As writers, lawyers should be concerned, at all times, with the search for the right words and to employ a style of writing with varied elements. We must, as persuasive writers, be attuned to metaphor, metonymy, hyperbole, synecdoche, catachresis, and hyperbaton, and understand the use of devices, such as isocolon and antithesis, whether by name or notion.

Wait a second.

Okay, I’m just just screwing with you. There’s no way anyone reading this blog (including myself) even understands what all of these terms means, let alone how to employ them consistently. But if you read Stephen E. Smith’s excellent essay, The Poetry of Persuasion (cited supra), you will. At an unfortunately brief 19 pages, Smith’s essay provides you with a wonderful examination of the elements of good writing through the lens of post-Modernist literary theory (just quips though). And while the essay may sound a bit too erudite, it isn’t. Here’s an example:

When a fact is particularly good for your case, or you suspect it might be particularly resonant with a reader, it should be lingered upon and luxuriated in. Justice O’Connor used this device well in her dissent in the eminent domain case, Kelo v. City of New London. She could simply have written—”Petitioners are long-time owners of property in New London.” Instead, she amplified the point, lingering on the petitioners’ status:

‘Petitioners are nine resident or investment owners of 15 homes in the Fort Trumbull neighborhood of New London, Connecticut.
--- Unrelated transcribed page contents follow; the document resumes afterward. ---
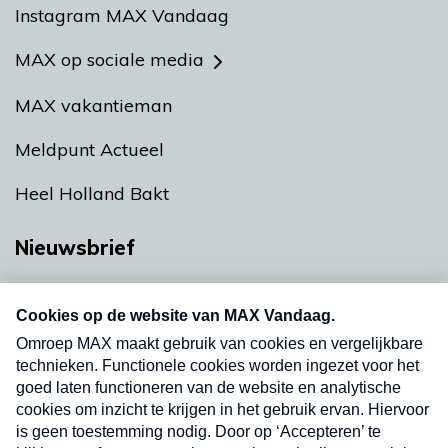
Instagram MAX Vandaag
MAX op sociale media
MAX vakantieman
Meldpunt Actueel
Heel Holland Bakt
Nieuwsbrief
Neem hier een gratis abonnement op onze
nieuwsbrief. Elke vrijdag- en dinsdagochtend in
uw mailbox.
Verzend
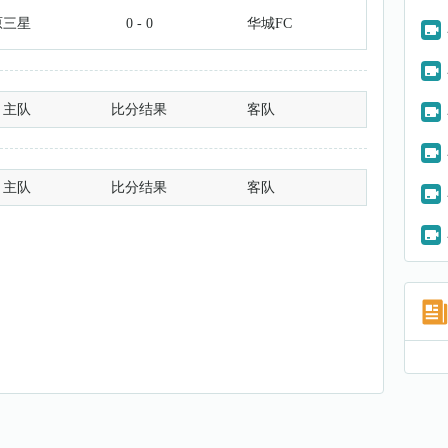
原三星
0 - 0
华城FC
主队
比分结果
客队
主队
比分结果
客队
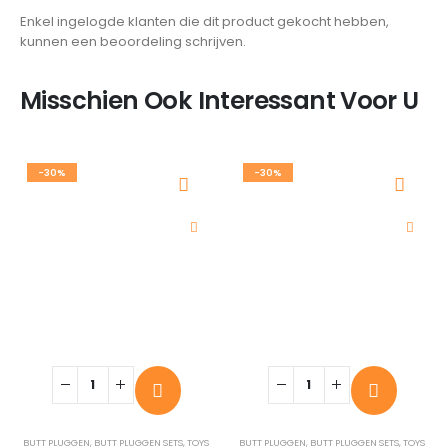
Enkel ingelogde klanten die dit product gekocht hebben,
kunnen een beoordeling schrijven.
Misschien Ook Interessant Voor U
-30%
-30%
BUTT PLUGGEN
,
BUTT PLUGGEN SETS
,
TOYS
BUTT PLUGGEN
,
BUTT PLUGGEN SETS
,
TOYS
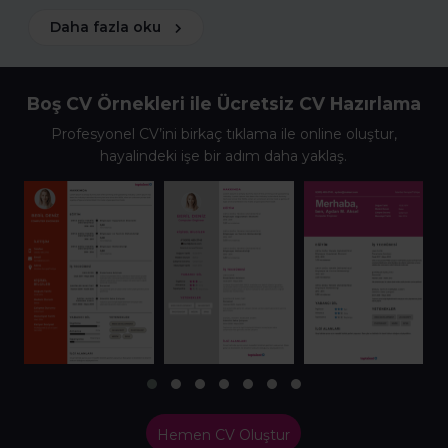
Daha fazla oku
Boş CV Örnekleri ile Ücretsiz CV Hazırlama
Profesyonel CV’ini birkaç tıklama ile online oluştur,
hayalindeki işe bir adım daha yaklaş.
Hemen CV Oluştur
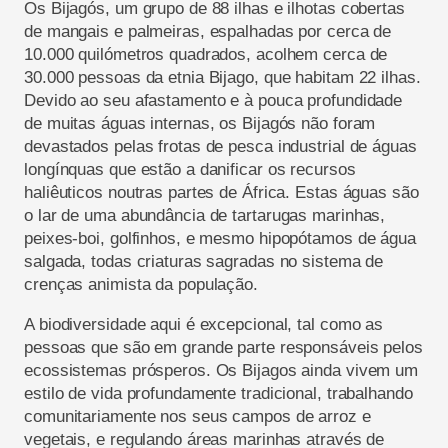
Os Bijagós, um grupo de 88 ilhas e ilhotas cobertas
de mangais e palmeiras, espalhadas por cerca de
10.000 quilómetros quadrados, acolhem cerca de
30.000 pessoas da etnia Bijago, que habitam 22 ilhas.
Devido ao seu afastamento e à pouca profundidade
de muitas águas internas, os Bijagós não foram
devastados pelas frotas de pesca industrial de águas
longínquas que estão a danificar os recursos
haliêuticos noutras partes de África. Estas águas são
o lar de uma abundância de tartarugas marinhas,
peixes-boi, golfinhos, e mesmo hipopótamos de água
salgada, todas criaturas sagradas no sistema de
crenças animista da população.
A biodiversidade aqui é excepcional, tal como as
pessoas que são em grande parte responsáveis pelos
ecossistemas prósperos. Os Bijagos ainda vivem um
estilo de vida profundamente tradicional, trabalhando
comunitariamente nos seus campos de arroz e
vegetais, e regulando áreas marinhas através de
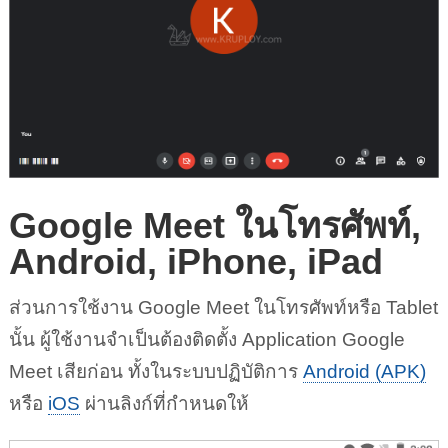
Google Meet ในโทรศัพท์,
Android, iPhone, iPad
ส่วนการใช้งาน Google Meet ในโทรศัพท์หรือ Tablet
นั้น ผู้ใช้งานจำเป็นต้องติดตั้ง Application Google
Meet เสียก่อน ทั้งในระบบปฏิบัติการ
Android (APK)
หรือ
iOS
ผ่านลิงก์ที่กำหนดให้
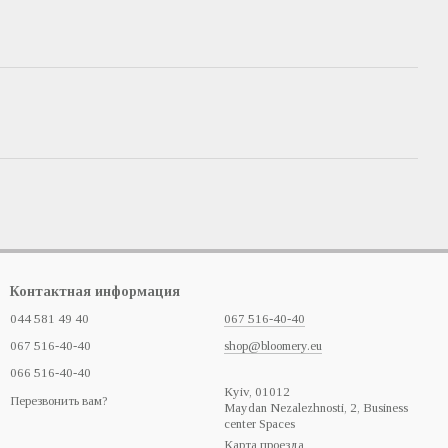
Контактная информация
044 581 49 40
067 516-40-40
067 516-40-40
shop@bloomery.eu
066 516-40-40
Кyiv, 01012
Перезвонить вам?
Maydan Nezalezhnosti, 2, Business
center Spaces
Карта проезда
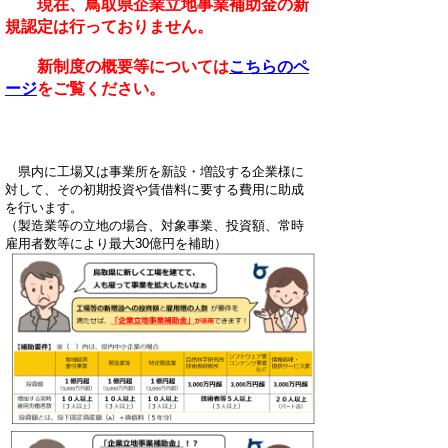
現在、鳥取県企業立地事業補助金の新
規認定は行っておりません。
新制度の概要等については
こちらのペ
ージ
をご覧ください。
県内に工場又は事業所を新設・増設する企業様に
対して、その初期投資や賃借料に要する費用に助成
を行います。
（製造業等の立地の場合、対象事業、投資額、常時
雇用者数等により最大30億円を補助）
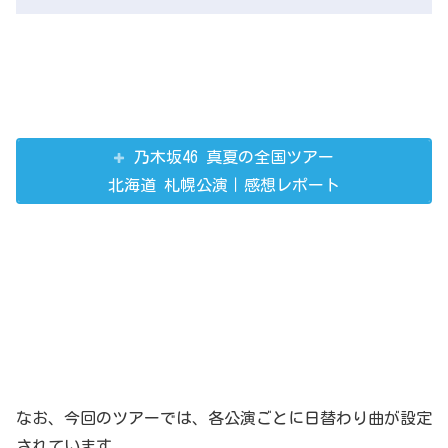
乃木坂46 真夏の全国ツアー
北海道 札幌公演｜感想レポート
なお、今回のツアーでは、各公演ごとに日替わり曲が設定
されています。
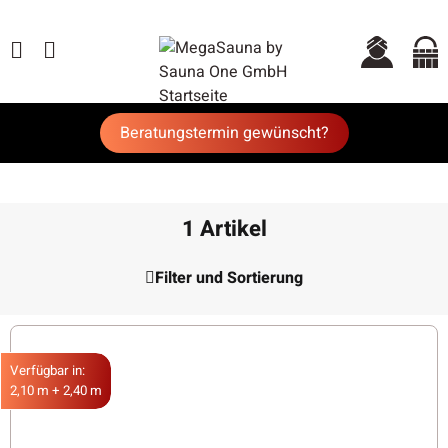
Beratungstermin gewünscht?
1 Artikel
Filter und Sortierung
Verfügbar in:
2,10 m + 2,40 m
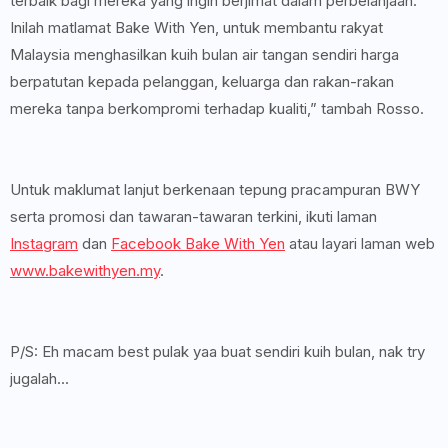
terbaik bagi mereka yang ingin berjimat dalam perbelanjaan.
Inilah matlamat Bake With Yen, untuk membantu rakyat
Malaysia menghasilkan kuih bulan air tangan sendiri harga
berpatutan kepada pelanggan, keluarga dan rakan-rakan
mereka tanpa berkompromi terhadap kualiti,” tambah Rosso.
Untuk maklumat lanjut berkenaan tepung pracampuran BWY
serta promosi dan tawaran-tawaran terkini, ikuti laman
Instagram
dan
Facebook Bake With Yen
atau layari laman web
www.bakewithyen.my
.
P/S: Eh macam best pulak yaa buat sendiri kuih bulan, nak try
jugalah...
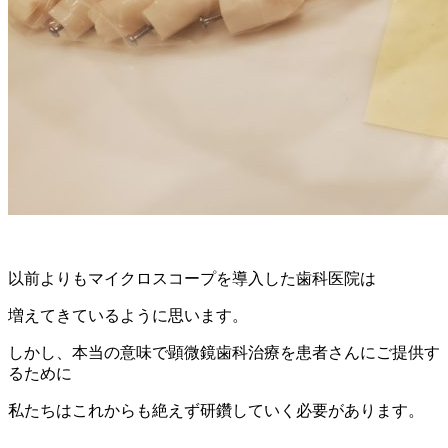
以前よりもマイクロスコープを導入した歯科医院は
増えてきているように思います。
しかし、本当の意味で顕微鏡歯科治療を患者さんにご提供す
るために
私たちはこれからも絶えず研鑽していく必要があります。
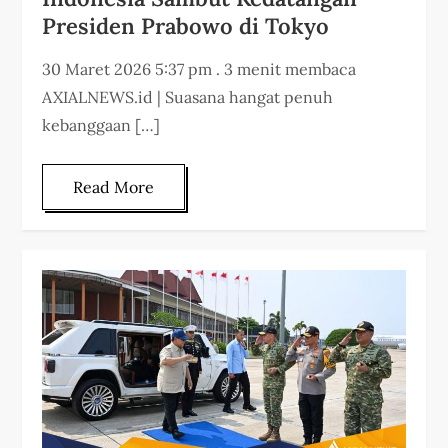
Presiden Prabowo di Tokyo
30 Maret 2026 5:37 pm . 3 menit membaca
AXIALNEWS.id | Suasana hangat penuh
kebanggaan […]
Read More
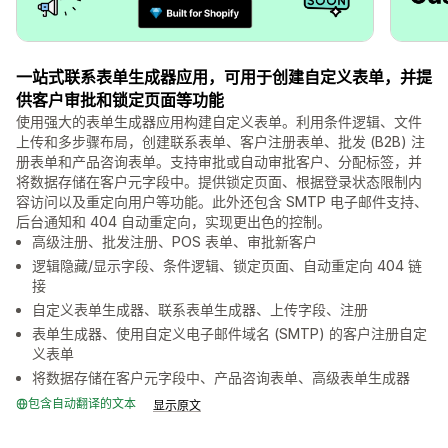
一站式联系表单生成器应用，可用于创建自定义表单，并提
供客户审批和锁定页面等功能
使用强大的表单生成器应用构建自定义表单。利用条件逻辑、文件
上传和多步骤布局，创建联系表单、客户注册表单、批发 (B2B) 注
册表单和产品咨询表单。支持审批或自动审批客户、分配标签，并
将数据存储在客户元字段中。提供锁定页面、根据登录状态限制内
容访问以及重定向用户等功能。此外还包含 SMTP 电子邮件支持、
后台通知和 404 自动重定向，实现更出色的控制。
高级注册、批发注册、POS 表单、审批新客户
逻辑隐藏/显示字段、条件逻辑、锁定页面、自动重定向 404 链
接
自定义表单生成器、联系表单生成器、上传字段、注册
表单生成器、使用自定义电子邮件域名 (SMTP) 的客户注册自定
义表单
将数据存储在客户元字段中、产品咨询表单、高级表单生成器
包含自动翻译的文本
显示原文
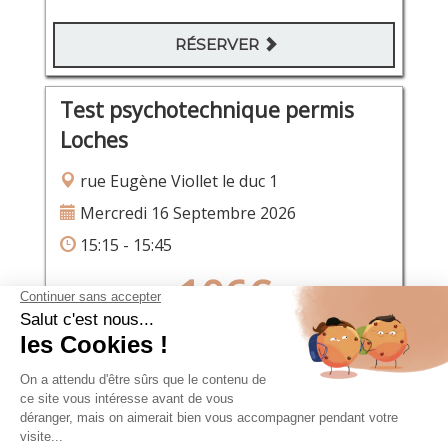
RÉSERVER
Test psychotechnique permis
Loches
rue Eugène Viollet le duc 1
Mercredi 16 Septembre 2026
15:15 - 15:45
106€
RÉSERVER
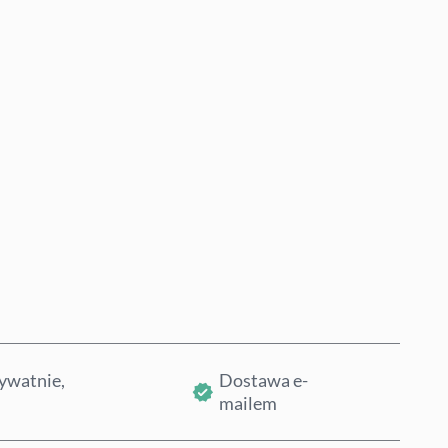
Kup teraz
Dodaj do koszyka
ywatnie,
Dostawa e-
mailem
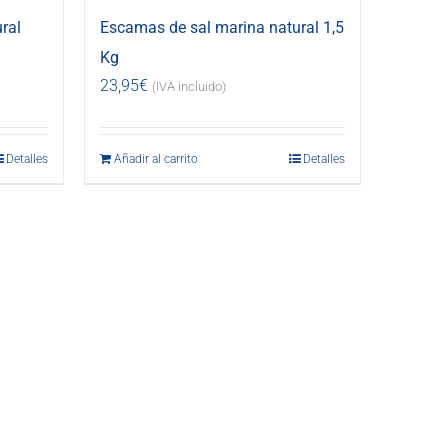
ral
Escamas de sal marina natural 1,5
Kg
23,95
€
(IVA incluido)
Detalles
Añadir al carrito
Detalles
Petitioner Wilhelmina Dery, for example, lives in a house on Walbach Street that has been in her family for over 100 years. She was born in the house in 1918; her husband, petitioner Charles Dery, moved into the house when they married in 1946. Their son lives next door with his family in the house he received as a wedding gift, and joins his parents in this suit. Two petitioners keep rental properties in the neighborhood.’

She gives petitioners names and their homes specific locations. She describes a history tied to the houses subject to eminent domain. She does not say ‘the relationship between these people and their homes is important,’ she demonstrates it.

It’s a terrific piece, and one that I highly recommend if you are at all interested in legal writing that is engaging and persuasive.